Certainly. Just to be clear our VIP program is not a separate program that you sign up for. It is an extension of our existing loyalty program. It's a set of incremental benefits that we really surprise and delight our most loyal customers with. It's not a separate thing that we actually introduced within the program. It's really highly personalized.So for each one of these VIP customers, many of whom have spent almost a decade being a loyal customer to Pet Valu, oftentimes with $10,000 to $20,000 to $30,000 to spend over their lifetime with us, we actually customize a very specific gift box that's tied to the pets that they're purchasing for within our Pet Valu stores.We then, in partnership with our local franchisee or store manager, invite the VIP customer into the store and actually through something only we can do with our true store-based human connection, really say thank you, a deep, personal, heartfelt thank you as we hand over this VIP box completely customized to them. Inside every box is a handwritten note from me thanking them for their business and an opportunity to speak with someone on our executive staff if they just like to give more input into how we could be an even better partner for them in the pet space.So I think the important thing to take away, Michael, right, is this isn't something new. This is something that is at the premier level of our existing loyalty program in which we just want to say thank you to our very best customers.

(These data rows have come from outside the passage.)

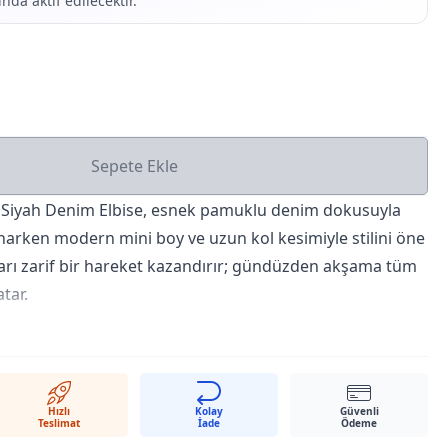
nda aktif edilecektir.
Sepete Ekle
r Siyah Denim Elbise, esnek pamuklu denim dokusuyla
narken modern mini boy ve uzun kol kesimiyle stilini öne
yları zarif bir hareket kazandırır; gündüzden akşama tüm
tar.
r
alıp; 34–36–38–40–42 bedenlerde üretilmiştir.
z Kar, Kar Siyah.
Hızlı
Kolay
Güvenli
Teslimat
İade
Ödeme
2 likra – hafif esneme payına sahip dayanıklı denim.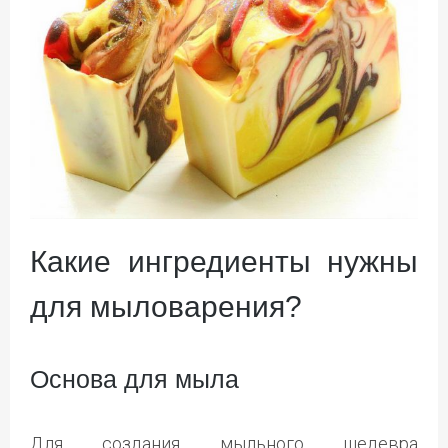
Какие ингредиенты нужны
для мыловарения?
Основа для мыла
Для создания мыльного шедевра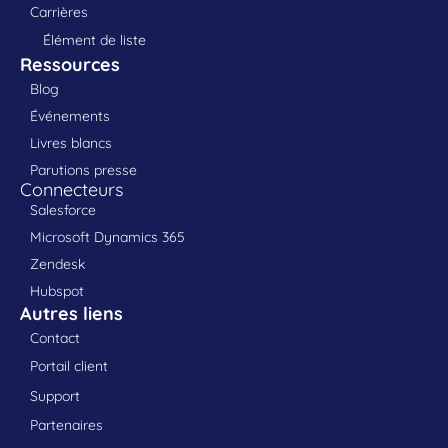
Carrières
Élément de liste
Ressources
Blog
Événements
Livres blancs
Parutions presse
Connecteurs
Salesforce
Microsoft Dynamics 365
Zendesk
Hubspot
Autres liens
Contact
Portail client
Support
Partenaires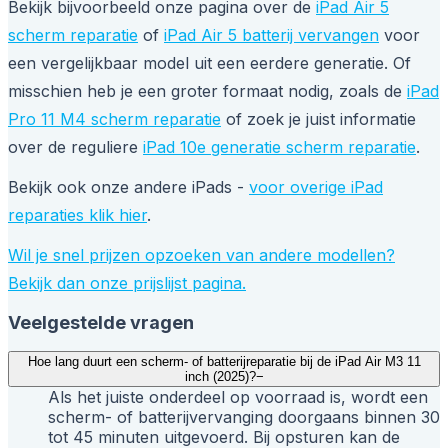
Bekijk bijvoorbeeld onze pagina over de
iPad Air 5
scherm reparatie
of
iPad Air 5 batterij vervangen
voor
een vergelijkbaar model uit een eerdere generatie. Of
misschien heb je een groter formaat nodig, zoals de
iPad
Pro 11 M4 scherm reparatie
of zoek je juist informatie
over de reguliere
iPad 10e generatie scherm reparatie
.
Bekijk ook onze andere iPads -
voor overige iPad
reparaties klik hier
.
Wil je snel prijzen opzoeken van andere modellen?
Bekijk dan onze prijslijst pagina.
Veelgestelde vragen
Hoe lang duurt een scherm- of batterijreparatie bij de iPad Air M3 11
inch (2025)?
−
Als het juiste onderdeel op voorraad is, wordt een
scherm- of batterijvervanging doorgaans binnen 30
tot 45 minuten uitgevoerd. Bij opsturen kan de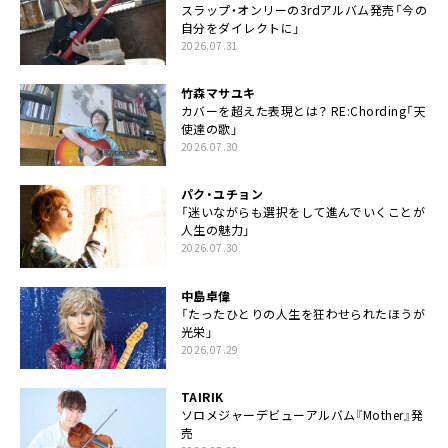
スラップ・オンリーの3rdアルバム発売「今の
自分をダイレクトに」
2026.07.31
竹森マサユキ
カバーを超えた表現とは？ RE:Chording「天
使達の歌」
2026.07.30
パク・ユチョン
「迷いながらも選択をして進んでいくことが
人生の魅力」
2026.07.30
中島卓偉
「たったひとりの人生を狂わせられたほうが
光栄」
2026.07.29
TAIRIK
ソロメジャーデビューアルバム『Mother』発
売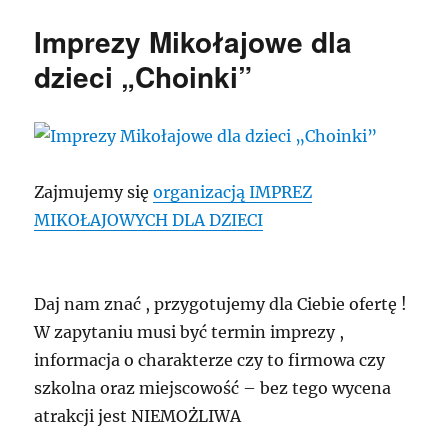
Imprezy Mikołajowe dla
dzieci „Choinki”
Zajmujemy się
organizacją IMPREZ
MIKOŁAJOWYCH DLA DZIECI
Daj nam znać , przygotujemy dla Ciebie ofertę !
W zapytaniu musi być termin imprezy ,
informacja o charakterze czy to firmowa czy
szkolna oraz miejscowość – bez tego wycena
atrakcji jest NIEMOŻLIWA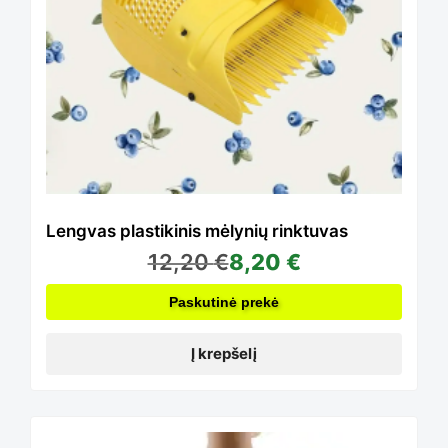
Lengvas plastikinis mėlynių rinktuvas
12,20
€
8,20
€
Paskutinė prekė
Į krepšelį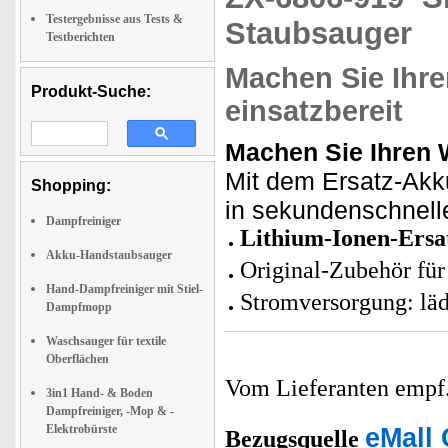
Testergebnisse aus Tests &
Staubsauger
Testberichten
Machen Sie Ihr
Produkt-Suche:
einsatzbereit
Machen Sie Ihren 
Mit dem Ersatz-Ak
Shopping:
in sekundenschnelle
Dampfreiniger
Lithium-Ionen-Ersa
Akku-Handstaubsauger
Original-Zubehör f
Hand-Dampfreiniger mit Stiel-
Stromversorgung: läd
Dampfmopp
Waschsauger für textile
Oberflächen
Vom Lieferanten emp
3in1 Hand- & Boden
Dampfreiniger, -Mop & -
Elektrobürste
eMall 
Bezugsquelle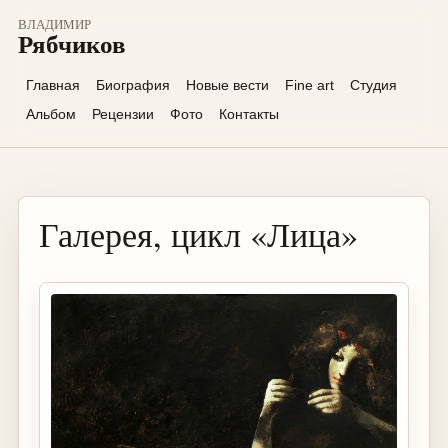
ВЛАДИМИР
Рябчиков
Главная
Биография
Новые вести
Fine art
Студия
Альбом
Рецензии
Фото
Контакты
Галерея, цикл «Лица»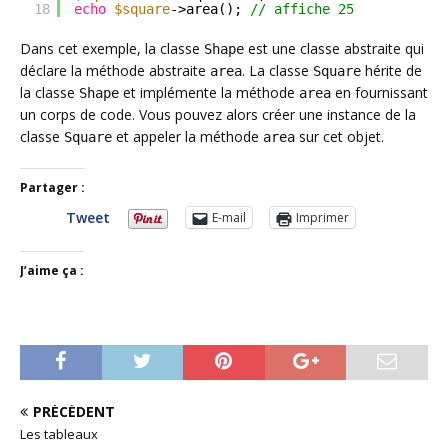
18
echo
$square
->area(); 
// affiche 25
Dans cet exemple, la classe
est une classe abstraite qui
Shape
déclare la méthode abstraite
. La classe
hérite de
area
Square
la classe
et implémente la méthode
en fournissant
Shape
area
un corps de code. Vous pouvez alors créer une instance de la
classe
et appeler la méthode
sur cet objet.
Square
area
Partager :
Tweet
E-mail
Imprimer
J’aime ça :
PRÉCÉDENT
Les tableaux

That concludes the question-and-answer session. I will now pass the line back to Richard for closing or additional remarks.
As always, everyone, thank you so much for investing your time and your interest into Pet Valu. Later today, we have our Annual General Meeting. I hope some of you and our shareholding can join us for the meeting, which will highlight some of the key successes we had in 2022, but most importantly, you get just one more chance to hear how much we love what we do.So with that, thank you all so much, and we hope to talk to you again during our Q2 call in August. Have a great day.
That concludes the conference call. Thank you for your participation. You may now disconnect your line.